Une personne se tient le visage, à genoux face contre terre, une autre boite et m’explique qu’elle a reçu un tir de flashball dans le genou. Je lui demande si ça va. Je lui explique que j’ai le numéro de mon ami medic que je peux appeler si besoin, peut-être qu’ils pourraient faire venir quelques personnes ici. Il me dit que ça va a peu près. Je me dis que ça ne doit pas être un tir de flashball sinon il aurait bien plus mal. Probablement un tir tendu de grenade lacrymo.

Je retrouve peu à peu mes esprits. Ils sont toujours là et attendent. Ils se sont visiblement déjà séparés car ils ne sont que 3 ou 4, ils discutent, parlent avec d’autres personnes dans leurs talkies-walkies, reçoivent peut-être des instructions.

Ça ne sent pas bon. Ça ne sent pas bon du tout. Je me décide à me préparer à partir. Je me rapproche vers le fond du jardin, vers les personnes en train de grimper. Beaucoup sont déjà partis, je fais parti des derniers.

Il ne faut pas rester là. Je ne veux pas rester avec les CRS, ils sont très menaçants. Je me fous un peu de finir en garde à vue à ce moment, je veux juste protéger ma propre personne. Je sens qu’ils vont attaquer d’un instant à l’autre et que si je suis dans ce jardin à ce moment, je vais me faire tabasser. J’escalade un mur. Je reste debout dessus, j’aide quelqu’un à monter, je reste un peu pour regarder comment la situation évolue. Certains ont le vertige et peinent à escalader. Je réalise que la nuit tombe. J’ai le temps d’envoyer un message à mon amie qui était rentrée fatiguée, en expliquant qu’on s’est fait coincés. Je n’ai pas le temps de décrire davantage la situation : ça y est, ils entrent. J’ai peur. Je vois des lumières approcher, des grosses voix qui crient encore des choses que je ne comprend pas, d’une manière très violente, comme s’ils étaient en train de coincer un groupe terroriste. Je saute de l’autre coté du mur, à travers lequel je peux déjà entendre des cris. J’éteins mon téléphone.
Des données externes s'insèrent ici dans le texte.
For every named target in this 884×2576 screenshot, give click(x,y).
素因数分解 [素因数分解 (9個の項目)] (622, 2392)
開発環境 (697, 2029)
Je pars au fond de la cour avec la personne que je viens d’aider. On se cache un moment, puis on avance vers un espace couvert : un petit garage ouvert accessible par la cour intérieure. Il y a environ une vingtaine de personnes dans la cour, certains d’eux observent sous la porte du garage qui donne sur la rue. On nous fait signe de faire silence.

Je retrouve un ami, ça me soulage un peu, on échange discrètement quelques phrases. Je comprends qu’il y a des gens derrière la porte du garage qui mène sur la rue. Je commence tout doucement à prendre conscience que nous ne sommes plus des manifestants. Nous sommes un groupe de personnes présent sur une propriété privée.

Au bout de quelques minutes la porte du garage bouge violemment par l’extérieur. Les gens autour de moi commencent à courir. Je m’enfuis également. Ça court dans tous les sens. J’entends la porte s’ouvrir et les CRS crier avec leurs voix puissantes. On se bouscule vers une issue. Chacun part où il peut, là où leurs quelques moyens de raisonner à cet instant leur suggère.

Je prends pour ma part un escalier sur ma gauche. On monte très vite, il mène à un petit balcon. Au bout, on peut franchir quelque chose qui mène à une surface horizontale. Un toit de terrasse, plat, sans tuiles, rien qu’on pourrait casser. Je m’y aventure.

Des gens qui attendent aux fenêtres. D’autres sautent du toit, qui donne sur un jardin. Je décide d’attendre avec les autres aux fenêtres. Nous sommes plus que cinq. Il y a de la lumière à l’intérieur : au travers je distingue un couloir éclairé. On toque aux fenêtres. Frénétiquement. En me retournant je vois les CRS qui occupent le jardin où nous étions. Certains d’entre eux forment une petite ligne avec leur grands boucliers, ils crient des choses, agrippent violemment des gens, il y a des cris, quelques uns s’allongent dans l’herbe face contre terre. Il ne faut pas rester là. Il faut s’échapper.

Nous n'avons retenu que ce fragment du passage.